Mais nous optons aussi pour quelque chose de moins tangible. Nous achetons ce costume non seulement pour nous couvrir, mais aussi pour projeter nos compétences avant l’entretien d’embauche de demain. Nous sélectionnons des cartes postales pour combler la distance avec les proches que nous n’avons pas embrassés depuis des mois. Nous réservons des vacances parce que nos âmes ont besoin d’être réinitialisées.

Joseph Campbell l’a bien exprimé lorsqu’il a déclaré : « L’argent est une énergie figée, et le libérer libère les possibilités de la vie. »

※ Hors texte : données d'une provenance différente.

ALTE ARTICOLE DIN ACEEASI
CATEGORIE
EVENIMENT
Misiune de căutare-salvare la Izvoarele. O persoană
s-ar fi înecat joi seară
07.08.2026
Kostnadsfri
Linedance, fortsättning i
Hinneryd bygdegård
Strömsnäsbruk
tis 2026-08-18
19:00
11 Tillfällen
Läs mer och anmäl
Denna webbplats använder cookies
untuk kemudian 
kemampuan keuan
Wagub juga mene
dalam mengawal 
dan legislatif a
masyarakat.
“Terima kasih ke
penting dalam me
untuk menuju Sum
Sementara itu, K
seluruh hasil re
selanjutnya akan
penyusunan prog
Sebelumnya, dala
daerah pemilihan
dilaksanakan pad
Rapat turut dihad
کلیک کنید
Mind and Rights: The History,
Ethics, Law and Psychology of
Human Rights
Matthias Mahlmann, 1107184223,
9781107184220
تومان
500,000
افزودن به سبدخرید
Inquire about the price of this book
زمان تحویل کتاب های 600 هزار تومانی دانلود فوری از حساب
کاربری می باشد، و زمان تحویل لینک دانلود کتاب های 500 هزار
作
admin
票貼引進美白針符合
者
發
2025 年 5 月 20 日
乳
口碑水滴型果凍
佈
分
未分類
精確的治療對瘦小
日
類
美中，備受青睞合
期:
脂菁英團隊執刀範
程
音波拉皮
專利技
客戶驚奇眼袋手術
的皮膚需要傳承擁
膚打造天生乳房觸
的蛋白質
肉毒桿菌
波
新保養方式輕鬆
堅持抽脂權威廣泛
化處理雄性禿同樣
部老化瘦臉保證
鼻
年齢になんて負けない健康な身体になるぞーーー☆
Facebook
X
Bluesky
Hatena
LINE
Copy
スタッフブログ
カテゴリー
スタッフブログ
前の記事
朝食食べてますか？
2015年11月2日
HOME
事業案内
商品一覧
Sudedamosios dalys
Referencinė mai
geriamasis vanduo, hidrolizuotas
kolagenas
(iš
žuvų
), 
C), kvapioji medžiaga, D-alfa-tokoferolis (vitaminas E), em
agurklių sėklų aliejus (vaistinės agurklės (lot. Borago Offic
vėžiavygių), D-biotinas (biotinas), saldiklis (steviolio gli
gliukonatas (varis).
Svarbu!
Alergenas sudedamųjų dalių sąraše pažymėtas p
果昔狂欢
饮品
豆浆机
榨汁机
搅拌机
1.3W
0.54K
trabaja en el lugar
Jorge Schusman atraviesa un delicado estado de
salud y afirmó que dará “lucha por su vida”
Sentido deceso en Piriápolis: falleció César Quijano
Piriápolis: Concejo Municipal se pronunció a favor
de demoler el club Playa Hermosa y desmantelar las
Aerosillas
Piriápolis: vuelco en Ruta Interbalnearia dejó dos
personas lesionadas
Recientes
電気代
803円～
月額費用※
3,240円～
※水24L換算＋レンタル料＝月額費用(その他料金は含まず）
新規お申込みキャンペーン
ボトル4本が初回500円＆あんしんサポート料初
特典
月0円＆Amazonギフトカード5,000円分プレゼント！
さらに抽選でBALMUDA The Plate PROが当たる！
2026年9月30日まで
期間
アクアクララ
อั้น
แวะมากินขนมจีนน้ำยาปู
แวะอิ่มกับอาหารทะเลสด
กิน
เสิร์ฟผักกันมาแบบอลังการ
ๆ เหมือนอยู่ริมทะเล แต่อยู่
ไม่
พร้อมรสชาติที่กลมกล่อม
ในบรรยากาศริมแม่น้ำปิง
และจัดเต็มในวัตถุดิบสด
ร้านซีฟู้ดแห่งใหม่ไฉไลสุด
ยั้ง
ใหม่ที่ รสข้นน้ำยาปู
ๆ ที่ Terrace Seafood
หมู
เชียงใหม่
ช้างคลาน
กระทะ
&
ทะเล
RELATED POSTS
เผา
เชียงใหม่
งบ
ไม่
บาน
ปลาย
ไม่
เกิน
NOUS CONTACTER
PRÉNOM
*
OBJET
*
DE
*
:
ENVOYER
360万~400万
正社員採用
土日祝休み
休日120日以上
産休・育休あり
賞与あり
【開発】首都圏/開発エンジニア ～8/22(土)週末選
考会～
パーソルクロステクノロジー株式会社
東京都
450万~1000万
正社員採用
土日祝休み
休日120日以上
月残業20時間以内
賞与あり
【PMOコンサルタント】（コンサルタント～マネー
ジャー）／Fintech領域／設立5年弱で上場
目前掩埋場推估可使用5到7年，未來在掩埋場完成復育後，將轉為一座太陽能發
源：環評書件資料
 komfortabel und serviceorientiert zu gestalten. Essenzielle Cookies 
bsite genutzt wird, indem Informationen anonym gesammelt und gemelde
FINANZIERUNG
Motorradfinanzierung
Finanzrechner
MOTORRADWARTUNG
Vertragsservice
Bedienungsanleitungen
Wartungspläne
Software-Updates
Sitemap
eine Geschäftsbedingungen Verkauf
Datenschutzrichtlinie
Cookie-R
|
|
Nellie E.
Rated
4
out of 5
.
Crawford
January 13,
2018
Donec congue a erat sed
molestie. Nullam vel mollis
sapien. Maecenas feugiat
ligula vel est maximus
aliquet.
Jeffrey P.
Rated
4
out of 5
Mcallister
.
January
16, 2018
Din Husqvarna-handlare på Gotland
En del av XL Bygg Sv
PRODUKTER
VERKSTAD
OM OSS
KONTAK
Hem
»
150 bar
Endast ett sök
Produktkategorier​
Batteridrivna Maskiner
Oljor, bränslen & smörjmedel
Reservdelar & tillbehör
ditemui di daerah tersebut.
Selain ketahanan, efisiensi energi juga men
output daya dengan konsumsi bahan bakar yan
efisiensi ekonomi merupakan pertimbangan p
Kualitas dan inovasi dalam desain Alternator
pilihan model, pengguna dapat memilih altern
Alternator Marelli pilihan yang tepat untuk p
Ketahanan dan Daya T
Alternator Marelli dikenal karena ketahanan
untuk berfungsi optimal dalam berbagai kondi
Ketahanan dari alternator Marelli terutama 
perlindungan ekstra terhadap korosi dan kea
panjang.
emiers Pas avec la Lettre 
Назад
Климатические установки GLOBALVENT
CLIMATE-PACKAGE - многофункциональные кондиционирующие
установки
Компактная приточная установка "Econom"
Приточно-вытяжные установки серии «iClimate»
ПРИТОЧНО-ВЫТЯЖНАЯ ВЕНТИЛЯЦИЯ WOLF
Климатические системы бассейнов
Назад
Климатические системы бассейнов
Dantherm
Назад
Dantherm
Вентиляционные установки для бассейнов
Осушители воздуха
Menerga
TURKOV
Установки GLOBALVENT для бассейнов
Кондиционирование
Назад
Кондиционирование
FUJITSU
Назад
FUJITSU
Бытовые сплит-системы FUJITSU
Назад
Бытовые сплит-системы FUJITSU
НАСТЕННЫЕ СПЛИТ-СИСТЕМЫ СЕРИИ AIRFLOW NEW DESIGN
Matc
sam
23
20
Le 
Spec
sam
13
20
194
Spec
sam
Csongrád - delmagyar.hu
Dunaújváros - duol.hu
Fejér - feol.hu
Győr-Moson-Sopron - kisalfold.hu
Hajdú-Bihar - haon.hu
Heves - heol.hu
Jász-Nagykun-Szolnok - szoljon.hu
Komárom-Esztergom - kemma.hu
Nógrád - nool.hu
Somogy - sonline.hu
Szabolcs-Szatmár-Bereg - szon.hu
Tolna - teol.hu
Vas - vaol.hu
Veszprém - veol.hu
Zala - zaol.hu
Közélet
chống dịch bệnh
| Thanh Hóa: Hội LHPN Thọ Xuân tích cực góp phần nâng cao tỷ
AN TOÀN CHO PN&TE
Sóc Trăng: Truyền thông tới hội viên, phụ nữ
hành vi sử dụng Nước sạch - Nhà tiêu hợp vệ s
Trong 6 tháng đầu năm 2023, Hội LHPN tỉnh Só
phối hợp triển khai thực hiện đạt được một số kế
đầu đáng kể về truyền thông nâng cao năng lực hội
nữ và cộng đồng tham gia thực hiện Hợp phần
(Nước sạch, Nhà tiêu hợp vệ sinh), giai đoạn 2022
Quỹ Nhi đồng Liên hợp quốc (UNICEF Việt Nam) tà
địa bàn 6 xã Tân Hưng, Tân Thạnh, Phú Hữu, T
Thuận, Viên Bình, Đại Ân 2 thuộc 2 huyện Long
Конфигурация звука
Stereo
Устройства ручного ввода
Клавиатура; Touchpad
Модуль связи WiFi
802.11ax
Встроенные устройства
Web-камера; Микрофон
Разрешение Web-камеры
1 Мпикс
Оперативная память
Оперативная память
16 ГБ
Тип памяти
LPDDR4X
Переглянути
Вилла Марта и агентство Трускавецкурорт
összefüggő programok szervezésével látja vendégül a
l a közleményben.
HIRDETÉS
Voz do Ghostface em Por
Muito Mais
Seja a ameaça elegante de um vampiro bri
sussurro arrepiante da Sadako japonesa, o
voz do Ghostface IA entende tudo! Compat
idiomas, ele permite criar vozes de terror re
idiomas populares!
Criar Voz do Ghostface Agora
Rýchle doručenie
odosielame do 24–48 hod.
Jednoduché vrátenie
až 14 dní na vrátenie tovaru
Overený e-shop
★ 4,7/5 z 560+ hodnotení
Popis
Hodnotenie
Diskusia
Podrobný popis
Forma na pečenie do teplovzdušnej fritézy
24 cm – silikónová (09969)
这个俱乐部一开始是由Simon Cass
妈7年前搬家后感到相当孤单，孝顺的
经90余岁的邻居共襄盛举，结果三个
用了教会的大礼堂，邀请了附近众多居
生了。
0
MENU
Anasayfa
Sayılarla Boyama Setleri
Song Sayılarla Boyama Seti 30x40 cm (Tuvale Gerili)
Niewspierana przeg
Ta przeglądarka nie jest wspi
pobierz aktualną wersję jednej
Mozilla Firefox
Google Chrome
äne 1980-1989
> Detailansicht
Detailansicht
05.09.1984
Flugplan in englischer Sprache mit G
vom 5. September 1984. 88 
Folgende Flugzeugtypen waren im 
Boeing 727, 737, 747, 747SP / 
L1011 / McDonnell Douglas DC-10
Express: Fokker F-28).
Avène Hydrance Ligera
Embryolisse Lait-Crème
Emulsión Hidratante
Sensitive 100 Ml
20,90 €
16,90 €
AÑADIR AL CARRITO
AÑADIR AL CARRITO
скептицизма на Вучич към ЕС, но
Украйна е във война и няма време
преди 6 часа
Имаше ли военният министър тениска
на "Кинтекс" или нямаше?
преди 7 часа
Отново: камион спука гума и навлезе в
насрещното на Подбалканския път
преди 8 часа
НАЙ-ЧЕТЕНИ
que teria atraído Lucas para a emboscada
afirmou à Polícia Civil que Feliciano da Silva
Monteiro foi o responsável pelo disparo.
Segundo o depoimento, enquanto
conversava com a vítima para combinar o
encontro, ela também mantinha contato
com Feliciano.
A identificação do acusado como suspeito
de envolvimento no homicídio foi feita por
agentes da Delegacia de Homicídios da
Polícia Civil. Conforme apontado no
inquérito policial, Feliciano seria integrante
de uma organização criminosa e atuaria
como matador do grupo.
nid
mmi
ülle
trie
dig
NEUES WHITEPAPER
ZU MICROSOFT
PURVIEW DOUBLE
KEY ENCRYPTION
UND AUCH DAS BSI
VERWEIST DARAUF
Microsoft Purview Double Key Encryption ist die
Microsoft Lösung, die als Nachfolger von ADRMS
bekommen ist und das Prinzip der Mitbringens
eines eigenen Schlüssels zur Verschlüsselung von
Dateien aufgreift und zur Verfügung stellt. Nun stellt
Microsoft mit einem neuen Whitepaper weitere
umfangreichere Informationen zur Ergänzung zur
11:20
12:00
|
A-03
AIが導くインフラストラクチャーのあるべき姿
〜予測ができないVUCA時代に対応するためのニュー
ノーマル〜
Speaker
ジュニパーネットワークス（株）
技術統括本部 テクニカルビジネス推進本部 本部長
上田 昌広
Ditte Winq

Les femmes d’aujourd’hui détiennent plus de pouvoir d’achat qu’à aucun autre moment de l’histoire. Nous ne faisons pas que dépenser ; nous activons ces possibilités. Nous transformons l’énergie stockée en expériences, en relations, en une version de nous-mêmes qui semble plus ancrée.

Quand le paiement est une thérapie

Le shopping, sous ses nombreuses formes, offre des scénarios infinis pour la réalisation de soi. Il s’agit rarement de la chose. Il s’agit de ce que la chose représente. Un meilleur travail. Un lien plus étroit. Un esprit plus clair.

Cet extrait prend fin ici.